Collaboration & Communication:
- Proven ability to collaborate with cross-functional teams including application developers, business, and engineering teams.
- Strong documentation skills to clearly articulate real-time data flow architectures and processes.
- Skilled in stakeholder management and explaining real-time data concepts to technical and non-technical audiences.
- Experience driving adoption of real-time data integration practices.
Personality Traits & Leadership:
- Detail-oriented with a strong sense of data integrity, accuracy, and real-time reliability.
- Self-driven, with the ability to take ownership of real-time data initiatives independently.
- Process-oriented thinker with a structured approach to problem-solving in a fast-paced environment.
- Proactive in identifying and resolving potential real-time data flow issues.

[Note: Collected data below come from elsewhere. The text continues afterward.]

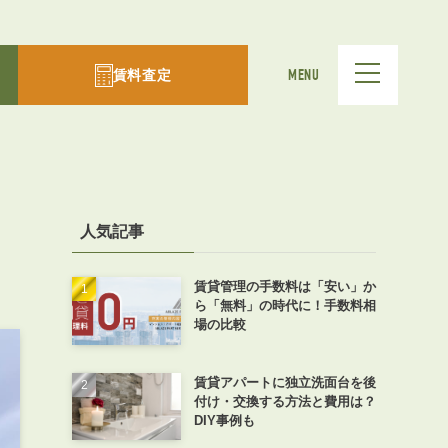
賃料査定
MENU
人気記事
賃貸管理の手数料は「安い」か
ら「無料」の時代に！手数料相
場の比較
賃貸アパートに独立洗面台を後
付け・交換する方法と費用は？
DIY事例も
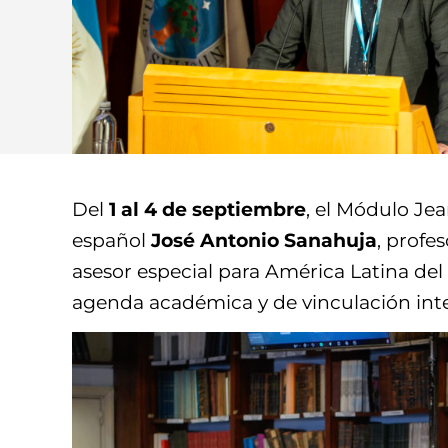
Del
1 al 4 de septiembre
, el Módulo Jea
español
José
Antonio
Sanahuja
, profe
asesor especial para América Latina del
agenda académica y de vinculación inte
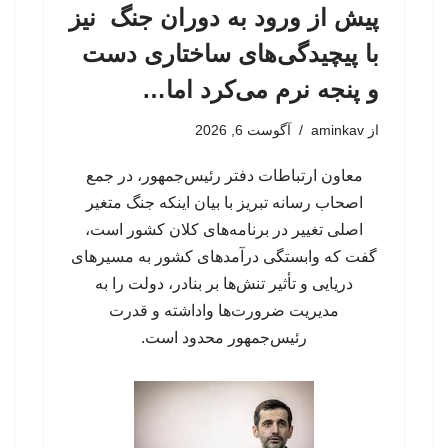
پیش از ورود به دوران جنگ نیز
با پیچیدگی‌های ساختاری دست
و پنجه نرم می‌کرد اما…
از
aminkav
آگوست 6, 2026
معاون ارتباطات دفتر رئیس‌جمهور، در جمع
اصحاب رسانه تبریز با بیان اینکه جنگ متغیر
اصلی تغییر در برنامه‌های کلان کشور است،
گفت که وابستگی درآمدهای کشور به مسیرهای
دریایی و تأثیر تنش‌ها بر بنادر، دولت را به
مدیریت ضرورت‌ها واداشته و قدرت
رئیس‌جمهور محدود است.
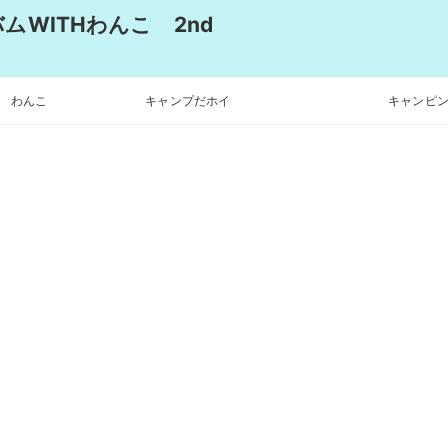
WITHわんこ 2nd
わんこ
キャンプだホイ
キャンピン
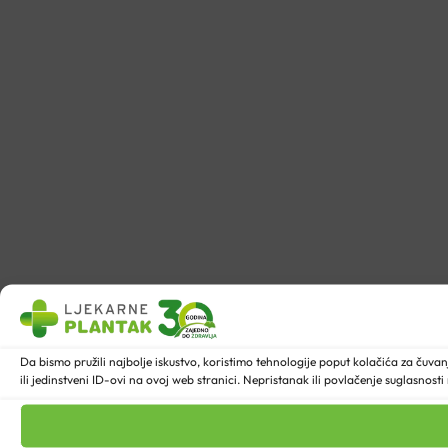
Da bismo pružili najbolje iskustvo, koristimo tehnologije poput kolačića za ču
ili jedinstveni ID-ovi na ovoj web stranici. Nepristanak ili povlačenje suglasnost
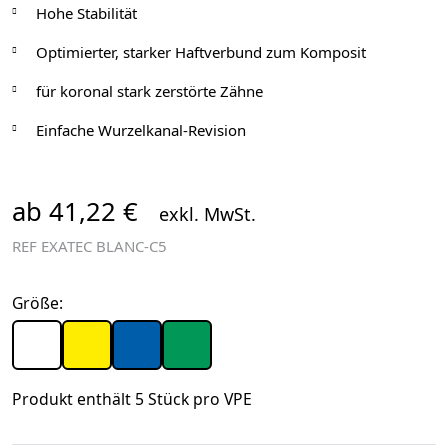
Hohe Stabilität
Optimierter, starker Haftverbund zum Komposit
für koronal stark zerstörte Zähne
Einfache Wurzelkanal-Revision
ab 41,22 €
exkl. MwSt.
REF
EXATEC BLANC-C5
Größe:
Produkt enthält 5 Stück pro VPE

- Adaptable to change and comfortable working in a dynamic NBFC environment.
QUALIFICATIONS
- BE/B.Tech and/or M.Tech in any discipline.
- 4-6 years of industry experience in data engineering, with a specific focus on real-time data integration and CDC.
- Strong problem-solving skills.
- Good collaboration skills.
- Good communication skills.
Prior exposure to NBFC processes (e.g., real-time transaction processing, fraud detection, immediate reporting) is a significant plus.